Springfield, Massachusetts downtown skyline on the river at dusk.
Springfield, Massachusetts.

By Susan J. Sullivan

1972. Some of you were children, others were environmental advocates and college students, and many not even born. Yet 1972 was the year one of the most important pieces of legislation was enacted by the United States Congress and signed into law by the president. The Clean Water Act (CWA), also known as Federal Water Pollution Control Act Amendments of 1972, was authorized to restore and maintain clean and healthy waters.

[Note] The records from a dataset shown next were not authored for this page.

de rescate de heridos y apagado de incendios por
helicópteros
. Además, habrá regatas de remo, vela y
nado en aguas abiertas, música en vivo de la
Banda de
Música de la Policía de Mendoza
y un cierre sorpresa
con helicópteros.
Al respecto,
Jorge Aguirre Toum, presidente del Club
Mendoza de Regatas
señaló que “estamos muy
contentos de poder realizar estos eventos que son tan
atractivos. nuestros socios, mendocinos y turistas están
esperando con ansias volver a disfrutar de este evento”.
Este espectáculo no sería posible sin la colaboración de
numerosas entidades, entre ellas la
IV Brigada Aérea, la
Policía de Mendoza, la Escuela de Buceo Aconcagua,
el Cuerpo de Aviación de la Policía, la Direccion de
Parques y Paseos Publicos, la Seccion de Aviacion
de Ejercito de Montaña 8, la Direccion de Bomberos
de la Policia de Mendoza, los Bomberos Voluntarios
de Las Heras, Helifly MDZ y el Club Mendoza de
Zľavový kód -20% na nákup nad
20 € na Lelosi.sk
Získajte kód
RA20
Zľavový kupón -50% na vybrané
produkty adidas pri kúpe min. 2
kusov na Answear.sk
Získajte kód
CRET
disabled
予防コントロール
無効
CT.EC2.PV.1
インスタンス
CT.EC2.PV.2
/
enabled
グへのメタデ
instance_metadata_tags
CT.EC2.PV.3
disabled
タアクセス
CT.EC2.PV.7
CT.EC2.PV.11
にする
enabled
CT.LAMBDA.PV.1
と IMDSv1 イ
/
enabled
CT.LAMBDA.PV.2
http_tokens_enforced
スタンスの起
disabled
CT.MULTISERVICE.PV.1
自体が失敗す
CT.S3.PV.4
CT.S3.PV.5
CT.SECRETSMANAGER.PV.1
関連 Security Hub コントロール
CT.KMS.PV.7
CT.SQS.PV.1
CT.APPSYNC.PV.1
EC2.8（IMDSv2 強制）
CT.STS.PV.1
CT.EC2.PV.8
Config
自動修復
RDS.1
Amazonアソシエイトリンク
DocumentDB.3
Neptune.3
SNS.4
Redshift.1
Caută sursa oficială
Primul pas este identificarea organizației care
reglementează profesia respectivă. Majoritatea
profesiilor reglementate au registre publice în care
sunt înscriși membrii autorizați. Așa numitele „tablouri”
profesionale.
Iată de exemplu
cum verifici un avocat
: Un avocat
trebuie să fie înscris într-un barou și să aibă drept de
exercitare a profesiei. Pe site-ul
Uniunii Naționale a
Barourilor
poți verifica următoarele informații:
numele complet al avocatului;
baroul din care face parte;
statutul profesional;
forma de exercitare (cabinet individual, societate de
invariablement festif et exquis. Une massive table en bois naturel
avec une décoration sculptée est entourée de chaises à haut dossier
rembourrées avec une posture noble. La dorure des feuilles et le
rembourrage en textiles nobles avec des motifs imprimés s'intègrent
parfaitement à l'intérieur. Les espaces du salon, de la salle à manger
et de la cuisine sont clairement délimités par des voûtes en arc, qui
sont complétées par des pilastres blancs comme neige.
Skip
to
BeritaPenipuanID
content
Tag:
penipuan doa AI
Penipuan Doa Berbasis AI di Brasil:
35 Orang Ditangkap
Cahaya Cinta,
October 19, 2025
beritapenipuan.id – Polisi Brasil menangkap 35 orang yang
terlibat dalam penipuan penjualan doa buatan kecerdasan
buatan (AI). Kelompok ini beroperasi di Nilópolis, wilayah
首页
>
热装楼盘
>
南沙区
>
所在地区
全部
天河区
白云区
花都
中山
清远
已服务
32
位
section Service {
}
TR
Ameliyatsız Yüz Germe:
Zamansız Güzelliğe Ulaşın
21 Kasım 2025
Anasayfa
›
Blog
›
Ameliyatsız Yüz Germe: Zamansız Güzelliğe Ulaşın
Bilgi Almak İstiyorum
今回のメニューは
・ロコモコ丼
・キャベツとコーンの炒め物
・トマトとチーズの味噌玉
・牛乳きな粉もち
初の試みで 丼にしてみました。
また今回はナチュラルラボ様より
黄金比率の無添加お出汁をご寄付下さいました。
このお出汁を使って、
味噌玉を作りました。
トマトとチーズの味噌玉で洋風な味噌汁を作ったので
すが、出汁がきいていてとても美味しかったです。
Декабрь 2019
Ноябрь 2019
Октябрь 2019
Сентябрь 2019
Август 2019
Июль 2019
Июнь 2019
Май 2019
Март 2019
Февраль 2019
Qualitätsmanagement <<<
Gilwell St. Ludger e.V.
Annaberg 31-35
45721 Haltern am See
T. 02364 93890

Before the CWA, water quality in significant portions of the United States was reprehensible; filthy, un-swimmable, toxic. Rivers and streams ran different colors every day. The Hudson River contained bacteria levels of 170 times the safe limit. In 1984, the Environmental Protection Agency (EPA) designated a long stretch of the river a Superfund site — meaning, in the EPA’s own words, “some of the nation’s most contaminated land.”

The Cuyuhoga River in Ohio catches fire.
The Cuyahoga River in Cleveland, Ohio burns in 1969. Public outcry over this incident went a long way to convincing Congress to pass the CWA.

During the early to mid-20th century, rivers in New England were among the most polluted in the country because large amounts of untreated municipal and industrial sewage were released directly into surface waters. At the turn of the 20th century, outbreaks of typhoid fever and other infectious diseases were common in urban areas that used polluted rivers as a source of drinking water. As late as the mid-1960s, more than 120 million gallons per day of untreated or minimally treated wastewater were discharged into the Merrimack River (U.S. Department of the Interior, 1968). In the early 1970s, the Connecticut River was so polluted it was referred to as a “landscaped sewer” by the EPA.

The CWA was a response to increased public concern for the environment and for the condition of the nation’s waters. According to EPA’s website, the CWA established the basic structure for regulating discharges of pollutants into the waters of the United States and regulating quality standards for surface waters. Not preventing pollution; regulating it, and controlling the amounts that could be released.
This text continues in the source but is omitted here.